Surprise of the century

Shocker: ScumTrust Park, the new home of the Atlanta Braves of Cobb County, has abolished on of Turner Field’s most popular policies – the ability to bring in outside food

This is about as surprising as finding out water is wet and fire is hot.  Anyone who thought for a second that one of Turner Field’s most popular policies would carry over into the new ballpark was delusional.

Of course ScumTrust Park isn’t going to allow people to bring in their own food; with the park smack dab in the middle of The Battery, the lame name used to describe the epicenter of shops, restaurants and other tourist crap that will surround Great White Flight Park, naturally they’re going to do everything to dissuade people from bringing their own food and instead spending money on overpriced homogenized pretentious crap around the park in order to eat instead.

It’s like they had to have the policy of outside food at Turner Field, because aside from a shitty barbecue restaurant, there literally was nothing surrounding The Ted.  The Taco Bell that sat caddy-corner to the ballpark for years conveniently burned down in 2006 at the same time Chick Fil-A opened up inside the ballpark, and there’s been little else outside of the park.  If they didn’t allow for outside food, The Ted would have had even more pathetic and paltry attendance, than the 2015 season was, when people would rather not go than be forced to spend money on Aramark garbage.

If there was ever an example set, it would be 30 miles north of the city of Lawrenceville, where the Gwinnett Braves minor league squad plays.  From the onset, they disallowed outside food, and I was even interviewed and quoted in the local paper for pointing such out and putting it on the internet, back in my baseball-writing days.  If the lowly minor league team can get away with it, why shouldn’t the big bad major league club follow suite?

As the grand opening nears, there’s no shortage of attention that ScumTrust Park is getting, and going to get.  Banning outside food is the smallest surprise yet, and I’m sure there are going to be more tryhard over-serious rules in place that are going to put a wet blanket over the potential of fun, because they might be my team and all that shit, but there’s no denying that the Braves are kind of among the fun police in Major League Baseball.

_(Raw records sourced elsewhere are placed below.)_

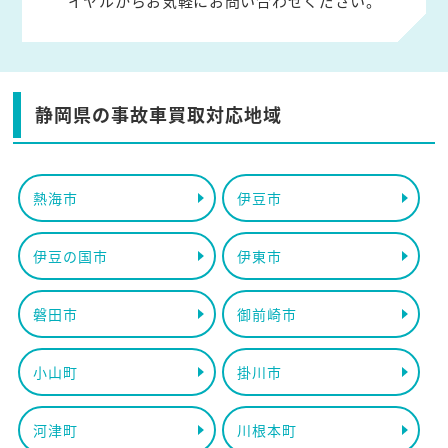
イヤルからお気軽にお問い合わせください。
静岡県の事故車買取対応地域
熱海市
伊豆市
伊豆の国市
伊東市
磐田市
御前崎市
小山町
掛川市
河津町
川根本町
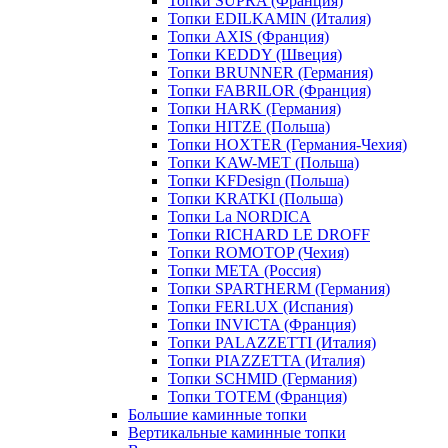
Топки SUPRA (Франция)
Топки EDILKAMIN (Италия)
Топки AXIS (Франция)
Топки KEDDY (Швеция)
Топки BRUNNER (Германия)
Топки FABRILOR (Франция)
Топки HARK (Германия)
Топки HITZE (Польша)
Топки HOXTER (Германия-Чехия)
Топки KAW-MET (Польша)
Топки KFDesign (Польша)
Топки KRATKI (Польша)
Топки La NORDICA
Топки RICHARD LE DROFF
Топки ROMOTOP (Чехия)
Топки МЕТА (Россия)
Топки SPARTHERM (Германия)
Топки FERLUX (Испания)
Топки INVICTA (Франция)
Топки PALAZZETTI (Италия)
Топки PIAZZETTA (Италия)
Топки SCHMID (Германия)
Топки TOTEM (Франция)
Большие каминные топки
Вертикальные каминные топки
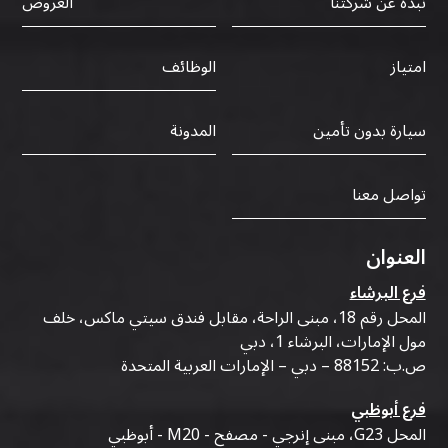
نبذة عن شركتنا
العروض
الوظائف
امتياز
سيارة بدون تأمين
المدونة
تواصل معنا
العنوان
فرع البرشاء
المحل رقم 18، مبنى الراحة، مقابل فندق سيتي ماكس، خلف
مول الإمارات، البرشاء 1، دبي
ص.ب: 88152 – دبي – الإمارات العربية المتحدة
فرع أبوظبي
المحل G23، مبنى إنرجي - مصفح - M20 - أبوظبي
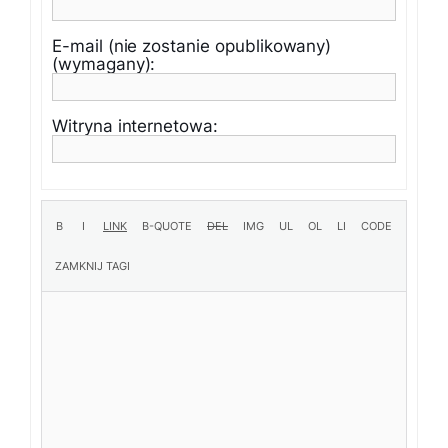
E-mail (nie zostanie opublikowany)
(wymagany):
Witryna internetowa:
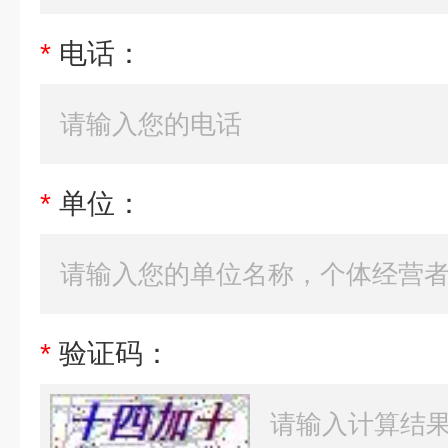
*
电话：
*
单位：
*
验证码：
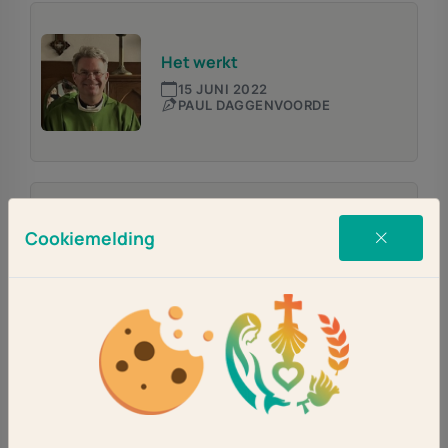
Het werkt
15 JUNI 2022
PAUL DAGGENVOORDE
Cookiemelding
Alleen
8 JUNI 2022
ANS TE LINTELO
De Helper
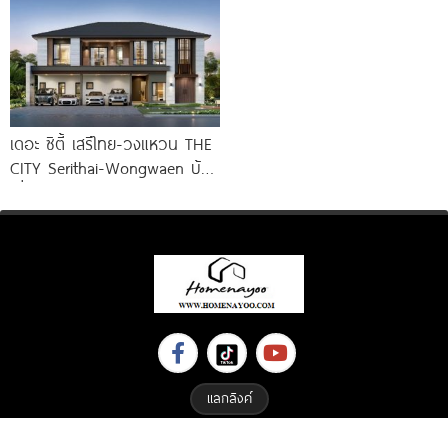
เดอะ ซิตี้ เสรีไทย-วงแหวน THE
CITY Serithai-Wongwaen บ้าน
เดี่ยวหรู ดีไซน์ใหม่ จาก AP
แลกลิงค์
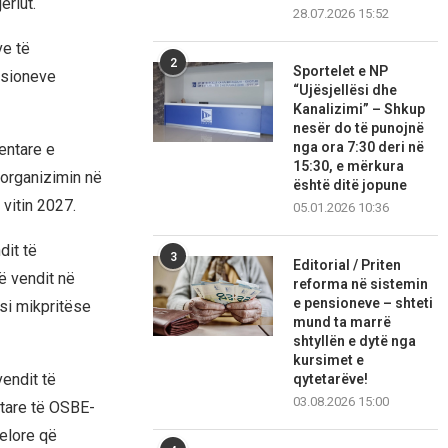
eriut.
28.07.2026 15:52
ve të
2
Sportelet e NP
isioneve
“Ujësjellësi dhe
Kanalizimi” – Shkup
nesër do të punojnë
nga ora 7:30 deri në
entare e
15:30, e mërkura
 organizimin në
është ditë jopune
vitin 2027.
05.01.2026 10:36
dit të
3
Editorial / Priten
ë vendit në
reforma në sistemin
e pensioneve – shteti
si mikpritëse
mund ta marrë
shtyllën e dytë nga
kursimet e
endit të
qytetarëve!
03.08.2026 15:00
tare të OSBE-
elore që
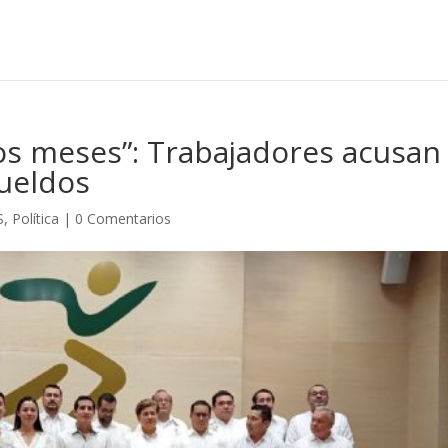
s meses”: Trabajadores acusan
ueldos
S
,
Política
|
0 Comentarios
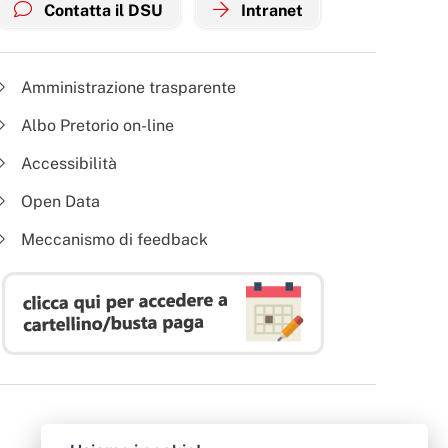
Contatta il DSU
Intranet
Amministrazione trasparente
Albo Pretorio on-line
Accessibilità
Open Data
Meccanismo di feedback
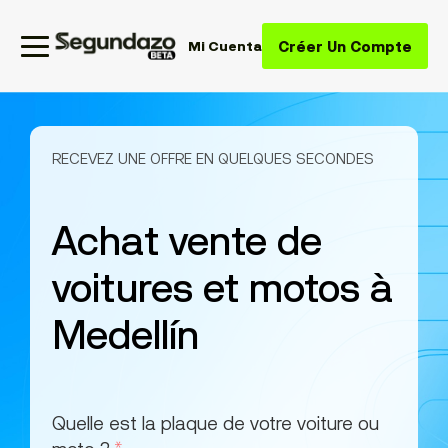
Créer Un Compte
Mi Cuenta
RECEVEZ UNE OFFRE EN QUELQUES SECONDES
Achat vente de
voitures et motos à
Medellín
Quelle est la plaque de votre voiture ou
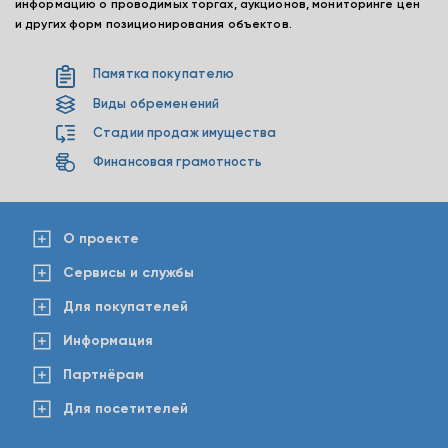
информацию о проводимых торгах, аукционов, мониторинге цен
и других форм позиционирования объектов.
Памятка покупателю
Виды обременений
Стадии продаж имущества
Финансовая грамотность
О проекте
Сервисы и службы
Для покупателей
Информация
Партнёрам
Для посетителей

Next thing you know, the park will have a Nazi-like ticket proximity policy, where having an upper deck ticket will only allow patrons to move about only on the upper deck.  The Chicago White Sox’s U.S. Cellular Field has such a policy, and such a policy alone is why I’ve anointed The Cell as the worst park in MLB.  But until the Braves decide that they will have a policy that handcuffs patrons to their assigned seats regardless of weather or actual entertainment value of the game, there’s no shortage of things they could come up with to try and do their best to trump the White Sox.